Goal of the exercise: All lines holding the string "quái" should be copied from the data below.
*** Opening Data supplied ***
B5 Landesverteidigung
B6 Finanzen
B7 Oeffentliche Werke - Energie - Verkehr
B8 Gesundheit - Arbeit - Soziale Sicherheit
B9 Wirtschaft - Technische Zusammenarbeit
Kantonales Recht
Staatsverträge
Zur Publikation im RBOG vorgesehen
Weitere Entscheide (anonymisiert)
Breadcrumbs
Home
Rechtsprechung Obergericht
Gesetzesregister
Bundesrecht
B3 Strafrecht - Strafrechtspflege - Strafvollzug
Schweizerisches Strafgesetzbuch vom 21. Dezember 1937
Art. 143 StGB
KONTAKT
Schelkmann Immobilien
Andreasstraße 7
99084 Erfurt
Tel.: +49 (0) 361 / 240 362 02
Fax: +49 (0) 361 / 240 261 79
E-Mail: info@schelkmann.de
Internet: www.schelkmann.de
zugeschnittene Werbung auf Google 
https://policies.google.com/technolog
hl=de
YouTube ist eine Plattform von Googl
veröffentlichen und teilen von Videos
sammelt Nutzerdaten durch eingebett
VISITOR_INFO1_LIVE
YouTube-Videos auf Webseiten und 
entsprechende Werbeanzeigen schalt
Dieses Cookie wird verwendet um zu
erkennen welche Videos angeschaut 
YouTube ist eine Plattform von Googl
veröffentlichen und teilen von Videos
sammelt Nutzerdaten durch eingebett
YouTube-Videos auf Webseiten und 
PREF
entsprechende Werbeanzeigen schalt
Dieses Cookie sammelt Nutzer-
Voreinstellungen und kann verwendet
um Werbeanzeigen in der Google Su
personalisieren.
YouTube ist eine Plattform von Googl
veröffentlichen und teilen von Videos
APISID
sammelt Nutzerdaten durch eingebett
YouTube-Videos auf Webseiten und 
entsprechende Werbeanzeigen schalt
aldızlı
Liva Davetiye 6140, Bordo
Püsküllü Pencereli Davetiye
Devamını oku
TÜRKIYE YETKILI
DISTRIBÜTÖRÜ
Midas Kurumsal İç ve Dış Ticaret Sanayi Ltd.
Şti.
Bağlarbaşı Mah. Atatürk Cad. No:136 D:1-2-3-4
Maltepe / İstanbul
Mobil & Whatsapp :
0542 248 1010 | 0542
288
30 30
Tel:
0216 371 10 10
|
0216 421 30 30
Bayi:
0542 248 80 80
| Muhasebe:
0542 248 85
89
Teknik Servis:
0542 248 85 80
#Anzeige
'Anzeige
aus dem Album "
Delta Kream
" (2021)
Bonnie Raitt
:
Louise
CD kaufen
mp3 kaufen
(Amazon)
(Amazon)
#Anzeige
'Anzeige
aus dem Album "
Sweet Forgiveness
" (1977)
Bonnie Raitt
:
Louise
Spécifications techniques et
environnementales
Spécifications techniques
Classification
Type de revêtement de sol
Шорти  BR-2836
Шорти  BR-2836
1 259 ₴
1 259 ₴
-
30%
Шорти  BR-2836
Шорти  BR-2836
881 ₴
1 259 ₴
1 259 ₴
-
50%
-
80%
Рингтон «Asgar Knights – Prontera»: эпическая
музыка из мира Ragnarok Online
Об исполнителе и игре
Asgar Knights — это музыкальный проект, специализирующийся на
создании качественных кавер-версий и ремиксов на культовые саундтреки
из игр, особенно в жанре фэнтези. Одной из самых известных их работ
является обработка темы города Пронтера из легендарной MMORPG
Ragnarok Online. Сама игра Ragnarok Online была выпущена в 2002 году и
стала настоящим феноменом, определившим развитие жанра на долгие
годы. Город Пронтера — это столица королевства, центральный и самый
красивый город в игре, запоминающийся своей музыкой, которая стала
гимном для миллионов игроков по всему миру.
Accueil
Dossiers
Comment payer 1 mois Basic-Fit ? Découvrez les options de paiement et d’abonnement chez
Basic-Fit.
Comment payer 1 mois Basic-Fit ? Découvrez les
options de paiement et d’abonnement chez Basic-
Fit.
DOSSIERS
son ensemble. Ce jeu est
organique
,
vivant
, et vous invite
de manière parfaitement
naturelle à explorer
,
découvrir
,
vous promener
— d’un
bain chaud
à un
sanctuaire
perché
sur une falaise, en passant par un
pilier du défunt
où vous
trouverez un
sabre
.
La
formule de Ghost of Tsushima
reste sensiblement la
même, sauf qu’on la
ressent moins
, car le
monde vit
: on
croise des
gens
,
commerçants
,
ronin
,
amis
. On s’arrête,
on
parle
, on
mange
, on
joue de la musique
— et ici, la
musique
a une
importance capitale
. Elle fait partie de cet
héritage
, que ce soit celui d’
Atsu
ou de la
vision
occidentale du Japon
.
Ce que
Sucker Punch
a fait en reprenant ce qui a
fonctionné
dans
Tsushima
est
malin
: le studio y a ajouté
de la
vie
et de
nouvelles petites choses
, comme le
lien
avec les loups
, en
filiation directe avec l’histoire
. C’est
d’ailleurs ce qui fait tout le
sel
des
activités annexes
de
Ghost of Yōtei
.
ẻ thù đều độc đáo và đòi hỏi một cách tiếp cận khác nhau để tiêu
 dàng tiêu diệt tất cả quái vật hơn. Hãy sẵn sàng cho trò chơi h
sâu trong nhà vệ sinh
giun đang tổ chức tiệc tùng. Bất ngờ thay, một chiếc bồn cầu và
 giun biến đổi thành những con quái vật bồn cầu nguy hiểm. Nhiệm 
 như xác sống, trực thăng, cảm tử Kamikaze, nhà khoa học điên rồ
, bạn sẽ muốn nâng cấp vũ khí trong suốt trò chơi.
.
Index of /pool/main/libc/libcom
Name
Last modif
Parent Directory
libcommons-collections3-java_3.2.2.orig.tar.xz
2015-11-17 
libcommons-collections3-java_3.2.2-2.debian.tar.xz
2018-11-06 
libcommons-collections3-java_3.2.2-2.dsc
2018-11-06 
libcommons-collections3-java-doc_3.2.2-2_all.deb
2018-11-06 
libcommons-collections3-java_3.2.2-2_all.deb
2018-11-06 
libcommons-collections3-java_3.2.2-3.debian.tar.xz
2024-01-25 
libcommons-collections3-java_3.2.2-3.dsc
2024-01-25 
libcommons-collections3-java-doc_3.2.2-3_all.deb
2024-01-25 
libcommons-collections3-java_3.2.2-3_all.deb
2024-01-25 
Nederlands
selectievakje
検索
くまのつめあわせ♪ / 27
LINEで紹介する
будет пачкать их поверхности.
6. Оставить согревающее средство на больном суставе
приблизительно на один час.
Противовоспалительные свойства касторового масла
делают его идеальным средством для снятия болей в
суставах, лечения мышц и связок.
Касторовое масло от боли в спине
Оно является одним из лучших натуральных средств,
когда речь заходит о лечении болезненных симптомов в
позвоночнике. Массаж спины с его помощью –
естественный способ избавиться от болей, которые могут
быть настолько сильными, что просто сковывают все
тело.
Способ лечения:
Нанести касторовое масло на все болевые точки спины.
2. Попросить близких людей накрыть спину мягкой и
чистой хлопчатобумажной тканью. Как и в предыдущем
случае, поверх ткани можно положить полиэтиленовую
*** Closing Data supplied ***
Task solution:
 dàng tiêu diệt tất cả quái vật hơn. Hãy sẵn sàng cho trò chơi h
 giun biến đổi thành những con quái vật bồn cầu nguy hiểm. Nhiệm 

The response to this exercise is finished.